Both lists pick a single book by a famous writer and let it go at that.  I don't read that way; I'm more likely to read all of the works of an author that suits me and never quite get through even the first book of an author that doesn't.  What's more, almost none of the books I've read from either of these lists is on my "desert island" list of the few books I'd want to have on hand to read repeatedly for the rest of my life, in a pinch.  "Lolita" isn't on either list, for instance.  But "War and Peace" is on one and "Middlemarch" on the other, so there's that.  And yet no C.S. Lewis!  I don't know what I'd do with myself if I couldn't read and re-read his works.  Not to mention Robert Heinlein, John Varley, Frederick Pohl, Larry Niven/Jerry Pournelle, and a handful of other science-fiction writers I depend on year after year--science fiction and fantasy being my true lifelong literary enthusiasms.

But as for Twain, Dickens, Joyce, Rushdie, Hemingway, Henry James, Maya Angelou, J. K. Rowling, and other high- and low-brow favorites, I just can't read them at all.

5 comments:

Grim said...

Never liked any of those science fiction writers you mentioned. There's a kind of division between sci-fi and space opera, and I always liked the latter better. It gets at what is -- for me, as a reader -- the important things about a story: epic battles between good and evil, light and darkness, explorations of the deepest meanings of reality.

You get that in high fantasy, but I like low fantasy too (at least as low as Conan and Fafhrd). I get the sense that, if I were a character in one of these books, I'd be a strange sort of figure: something like a cross between the Black Knight who is Richard I and the 'free companion' Maurice de Bracy; somewhere between Han Solo and Boba Fett. I picked Grimbeorn out of Tolkien, because he's a slightly shadowier figure than Beorn -- a figure on the right side of things, after all, but nevertheless someone who is willing to decorate his home with the heads of his enemies.

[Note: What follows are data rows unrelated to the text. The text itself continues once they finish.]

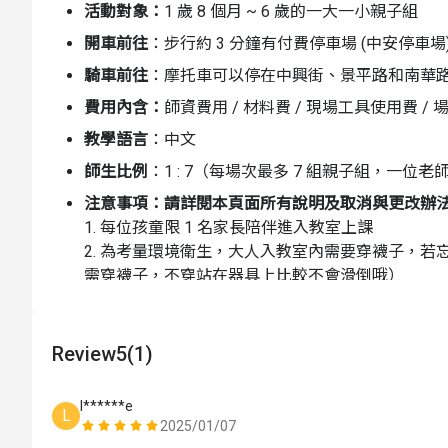
活動對象：
1 歲 8 個月 ~ 6 歲的一大一小親子組
開車前往
：步行約 3 分鐘有付費停車場 (中安停車場)
騎車前往
：摩托車可以停在中興街、景平路和南華
費用內含：
師資費用 / 材料費 / 現場工具使用費 / 
教學語言
：
中文
師生比例
：
1 : 7（每場次最多 7 組親子組，一位老
注意事項：請詳閱本頁面所有說明及取消與更改辦
1. 每位孩童限 1 名家長陪伴進入教室上課
2. 為考量環境衛生，大人入教室內需要穿襪子，若忘記
需穿襪子，不穿站在器具上比較不會滑倒哦）
3. 請提早 5 - 10 分鐘到教室讓寶貝熟悉一下環境
4. 上課時請家長牽著寶貝慢慢過關
5. 老師上課時會不停的持續協助每位排隊的孩子
Review
5
(1)
後再加入
6. 第一次上課孩子若尚未有秩序感，不需強迫，
l******e
L
慢引導孩子加入，一點一點的參與，觀察別人也是
2025/01/07
怕，也可以馬上跟老師說，老師會調整，一起陪伴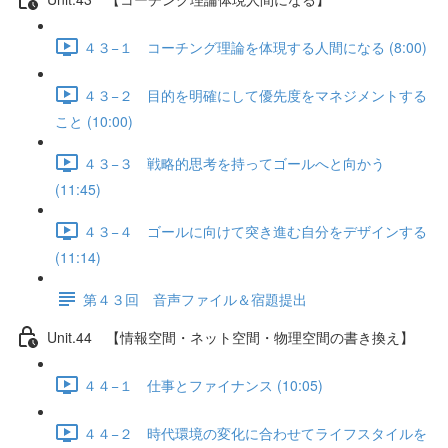
４３−１ コーチング理論を体現する人間になる (8:00)
４３−２ 目的を明確にして優先度をマネジメントする
こと (10:00)
４３−３ 戦略的思考を持ってゴールへと向かう
(11:45)
４３−４ ゴールに向けて突き進む自分をデザインする
(11:14)
第４３回 音声ファイル＆宿題提出
Unit.44 【情報空間・ネット空間・物理空間の書き換え】
４４−１ 仕事とファイナンス (10:05)
４４−２ 時代環境の変化に合わせてライフスタイルを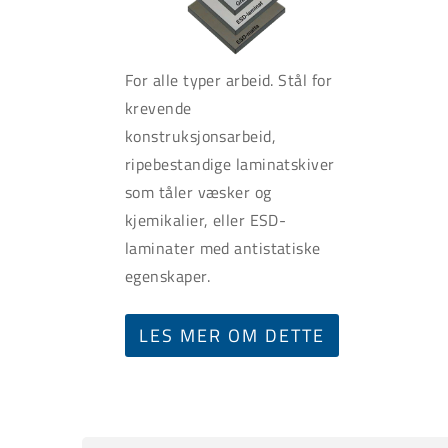
For alle typer arbeid. Stål for
krevende
konstruksjonsarbeid,
ripebestandige laminatskiver
som tåler væsker og
kjemikalier, eller ESD-
laminater med antistatiske
egenskaper.
LES MER OM DETTE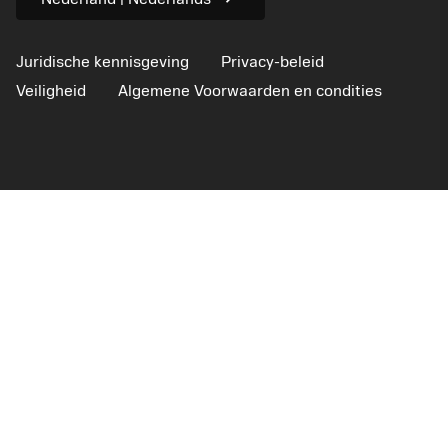
Juridische kennisgeving
Privacy-beleid
Veiligheid
Algemene Voorwaarden en condities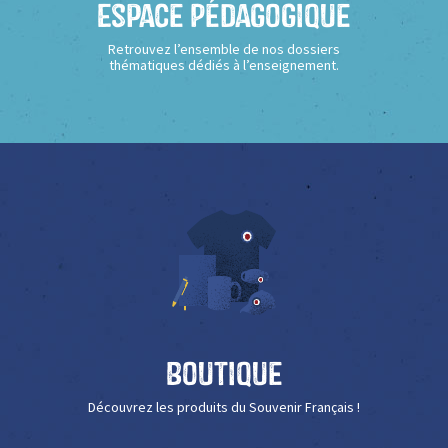
Espace Pédagogique
Retrouvez l’ensemble de nos dossiers
thématiques dédiés à l’enseignement.
Boutique
Découvrez les produits du Souvenir Français !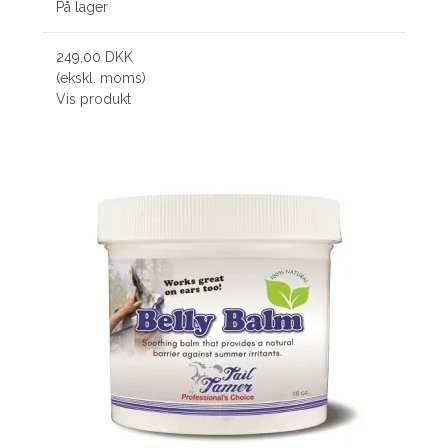
På lager
249,00 DKK
(ekskl. moms)
Vis produkt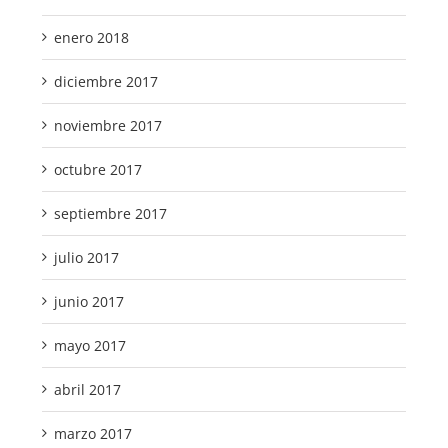
enero 2018
diciembre 2017
noviembre 2017
octubre 2017
septiembre 2017
julio 2017
junio 2017
mayo 2017
abril 2017
marzo 2017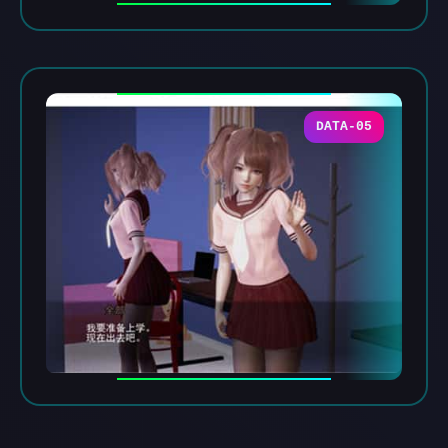
DATA-05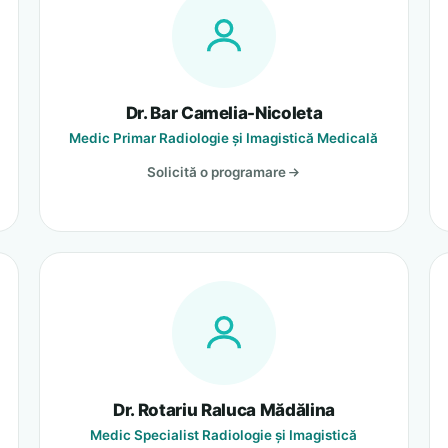
Dr. Bar Camelia-Nicoleta
Medic Primar Radiologie și Imagistică Medicală
Solicită o programare
Dr. Rotariu Raluca Mădălina
Medic Specialist Radiologie și Imagistică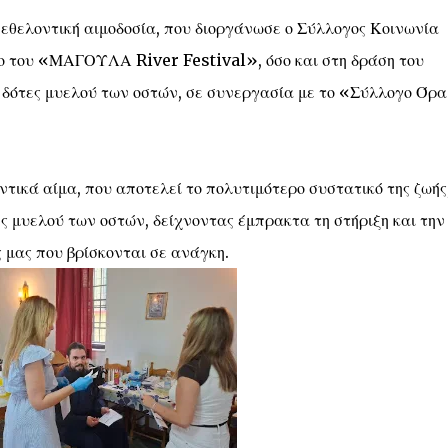
 εθελοντική αιμοδοσία, που διοργάνωσε ο Σύλλογος Κοινωνία
ο του «ΜΑΓΟΥΛΑ River Festival», όσο και στη δράση του
 δότες μυελού των οστών, σε συνεργασία με το «Σύλλογο Όρ
ικά αίμα, που αποτελεί το πολυτιμότερο συστατικό της ζωής
ς μυελού των οστών, δείχνοντας έμπρακτα τη στήριξη και την
μας που βρίσκονται σε ανάγκη.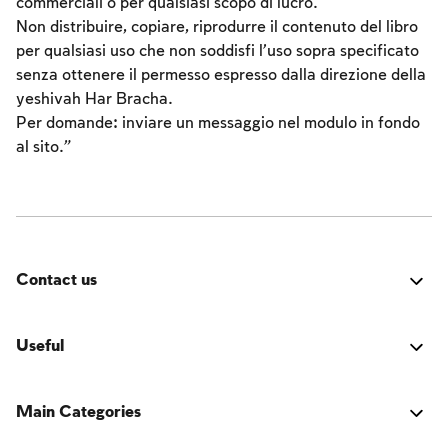
commerciali o per qualsiasi scopo di lucro.
I digiuni commemorativi della distruzione del Tempio
Non distribuire, copiare, riprodurre il contenuto del libro
Hanukkah
per qualsiasi uso che non soddisfi l’uso sopra specificato
senza ottenere il permesso espresso dalla direzione della
Purìm
yeshivah Har Bracha.
Per domande: inviare un messaggio nel modulo in fondo
al sito.”
Contact us
Errore:
Modulo di contatto non trovato.
Useful
LOGIN Accesso
Main Categories
Il libro della tradizione ebraica
Activators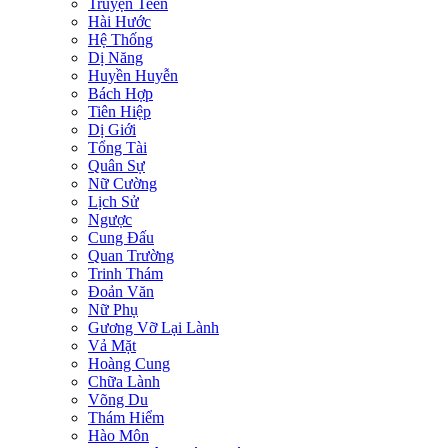
Truyện Teen
Hài Hước
Hệ Thống
Dị Năng
Huyền Huyễn
Bách Hợp
Tiên Hiệp
Dị Giới
Tổng Tài
Quân Sự
Nữ Cường
Lịch Sử
Ngược
Cung Đấu
Quan Trường
Trinh Thám
Đoản Văn
Nữ Phụ
Gương Vỡ Lại Lành
Vả Mặt
Hoàng Cung
Chữa Lành
Võng Du
Thám Hiểm
Hào Môn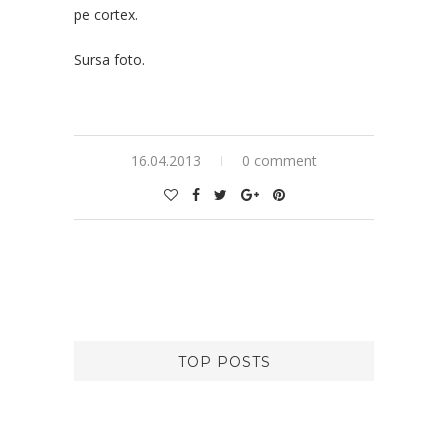
pe cortex.
Sursa foto.
16.04.2013
0 comment
TOP POSTS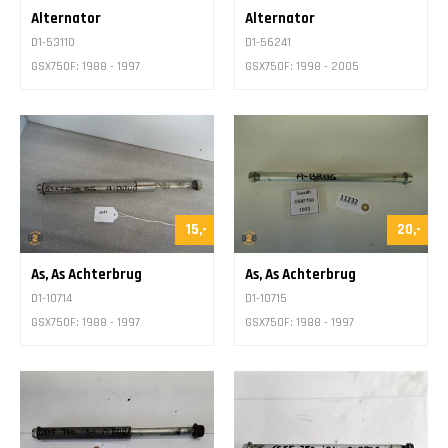
Alternator
Alternator
D1-53110
D1-56241
GSX750F: 1988 - 1997
GSX750F: 1998 - 2005
15,-
20,-
As, As Achterbrug
As, As Achterbrug
D1-10714
D1-10715
GSX750F: 1988 - 1997
GSX750F: 1988 - 1997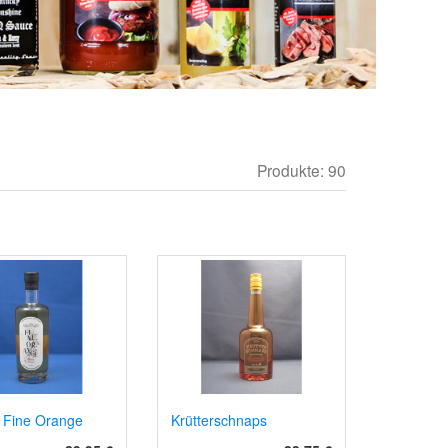
Produkte: 90
 Fine Orange
Krütterschnaps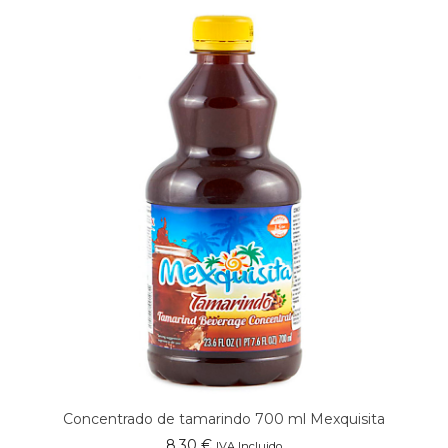
Concentrado de tamarindo 700 ml Mexquisita
8,30
€
IVA Incluido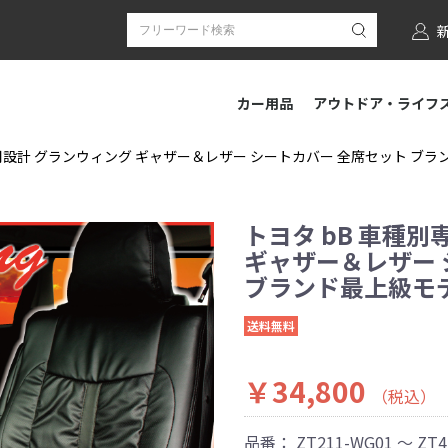
カー用品
アウトドア・ライフ
用設計 グランウィング ギャザー＆レザー シートカバー 全席セット ブランド
トヨタ bB 車種
ギャザー＆レザー 
ブランド最上級モデル
送料無料
￥34,800
（税込）
品番：
ZT211-WG01 ～ ZT4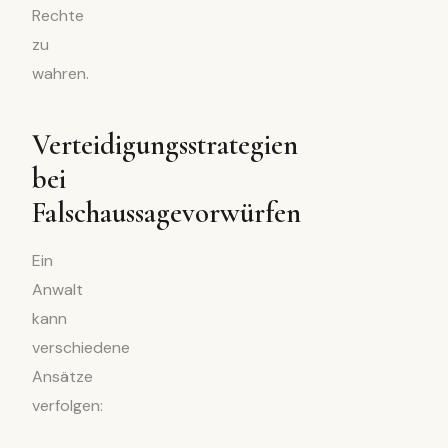
Rechte
zu
wahren.
Verteidigungsstrategien
bei
Falschaussagevorwürfen
Ein
Anwalt
kann
verschiedene
Ansätze
verfolgen: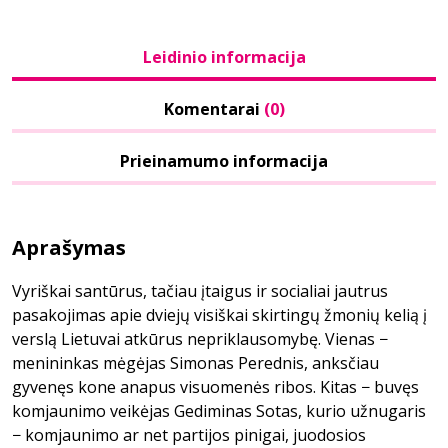
Leidinio informacija
Komentarai
(0)
Prieinamumo informacija
Aprašymas
Vyriškai santūrus, tačiau įtaigus ir socialiai jautrus
pasakojimas apie dviejų visiškai skirtingų žmonių kelią į
verslą Lietuvai atkūrus nepriklausomybę. Vienas −
menininkas mėgėjas Simonas Perednis, anksčiau
gyvenęs kone anapus visuomenės ribos. Kitas − buvęs
komjaunimo veikėjas Gediminas Sotas, kurio užnugaris
− komjaunimo ar net partijos pinigai, juodosios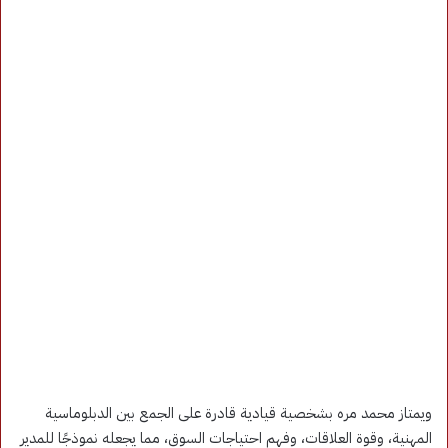
ويمتاز محمد مره بشخصية قيادية قادرة على الجمع بين الدبلوماسية
المهنية، وقوة العلاقات، وفهم احتياجات السوق، مما يجعله نموذجًا للمدير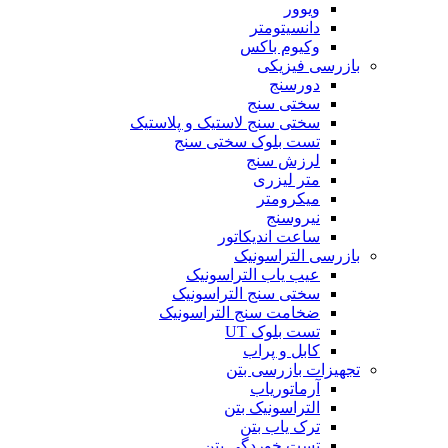
ویوور
دانسیتومتر
وکیوم باکس
بازرسی فیزیکی
دورسنج
سختی سنج
سختی سنج لاستیک و پلاستیک
تست بلوک سختی سنج
لرزش سنج
متر لیزری
میکرومتر
نیروسنج
ساعت اندیکاتور
بازرسی التراسونیک
عیب یاب التراسونیک
سختی سنج التراسونیک
ضخامت سنج التراسونیک
تست بلوک UT
کابل و پراب
تجهیزات بازرسی بتن
آرماتوریاب
التراسونیک بتن
ترک یاب بتن
تست خوردگی بتن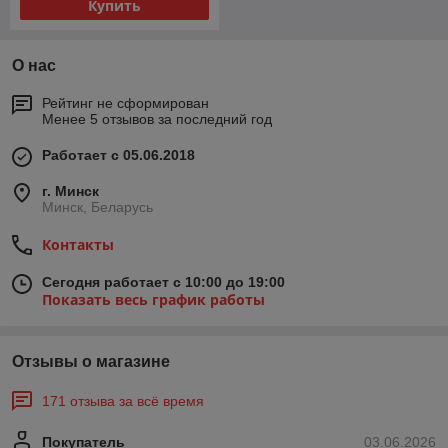
Купить
О нас
Рейтинг не сформирован
Менее 5 отзывов за последний год
Работает с 05.06.2018
г. Минск
Минск, Беларусь
Контакты
Сегодня работает с 10:00 до 19:00
Показать весь график работы
Отзывы о магазине
171 отзыва за всё время
Покупатель
03.06.2026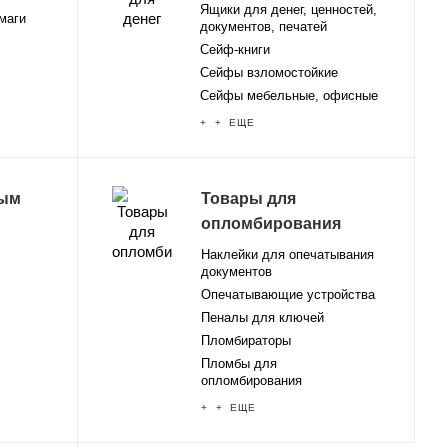
Ящики для денег, ценностей,
маги
документов, печатей
Сейф-книги
Сейфы взломостойкие
Сейфы мебельные, офисные
+ + ЕЩЕ
ным
Товары для
опломбирования
Наклейки для опечатывания
документов
Опечатывающие устройства
Пеналы для ключей
Пломбираторы
Пломбы для
опломбирования
+ + ЕЩЕ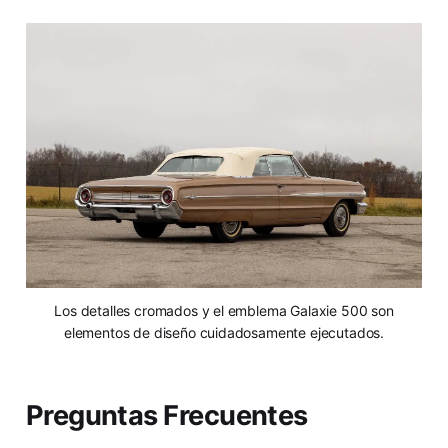
Los detalles cromados y el emblema Galaxie 500 son
elementos de diseño cuidadosamente ejecutados.
Preguntas Frecuentes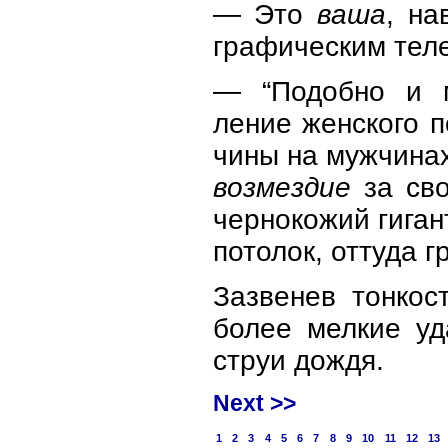
— Это
ваша
, н
графическим тел
— “Подобно и м
ление женского п
чины на мужчинах
возмездие
за сво
чернокожий гиган
потолок, оттуда г
Зазвенев тонкос
более мелкие уд
струи дождя.
Next >>
1
2
3
4
5
6
7
8
9
10
11
12
13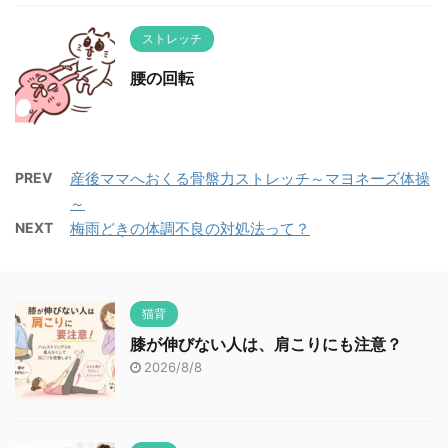
ストレッチ
腰の回転
PREV
産後ママへおくる骨盤力ストレッチ～マヨネーズ体操
～
NEXT
梅雨どきの体調不良の対処法って？
猫背
膝が伸びない人は、肩こりにも注意？
2026/8/8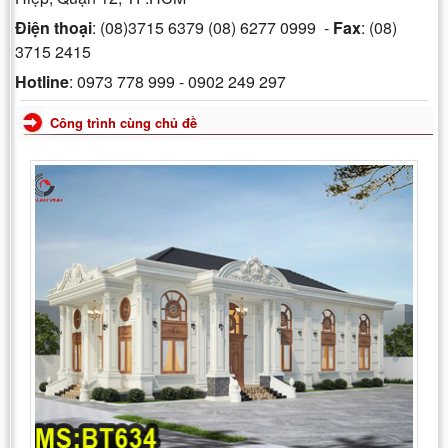
Điện thoại
: (08)3715 6379 (08) 6277 0999 -
Fax
: (08)
3715 2415
Hotline
: 0973 778 999 - 0902 249 297
Công trình cùng chủ đề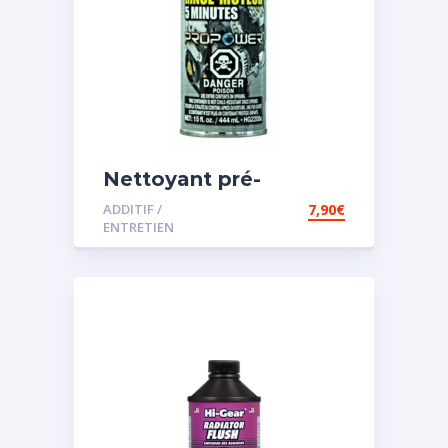
Nettoyant pré-
vidange
ADDITIF /
7,90
€
ENTRETIEN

Of the stories they recommend for men, I liked Moby Dick best. I couldn't deal with War and Peace at all, though I tried: Russians playing at being Frenchmen didn't appeal to me.

And as for Twain, he's a fellow Southerner. We're at the opposite ends of our culture, as nearly perfectly opposed as two men might be, but he's family after a fashion.

Grim said...

Oh, but Dune -- I loved that story. I reread it just before deploying to Iraq. I thought it would be good preparation, and so it was.

Texan99 said...

I'm one of the few people who sort of enjoyed the movie Dune. I can't read so much as a paragraph of Herbert, but I liked the story.

There's no limit to the number of times I could read and enjoy War and Peace.

Grim said...

I tried hard. It just doesn't speak to me. Probably if I put enough effort into it, eventually I'd have made the commitment and could come to care about it...

...but I just don't care enough to try that hard to care. :)

I liked the movie, too. I haven't read anything else he wrote, but the book was really good. The good part for preparing for Iraq wasn't the bit about the desert, by the way; our relationship to the desert was totally different even in the desert, and mostly I was in Mesopotamia anyway. The helpful part was in thinking about blood feuds and assassinations.

Ymar Sakar said...

If Shah Massoud, the leader of the Northern Coalition had been more paranoid and trusted journalists less, we might have saw more of him in the Afghan conflict.

http://en.wikipedia.org/wiki/Ahmad_Shah_Massoud

He might have made a much better leader than the one Afghanistan did get.

Good old paranoia. People underestimate how useful it is.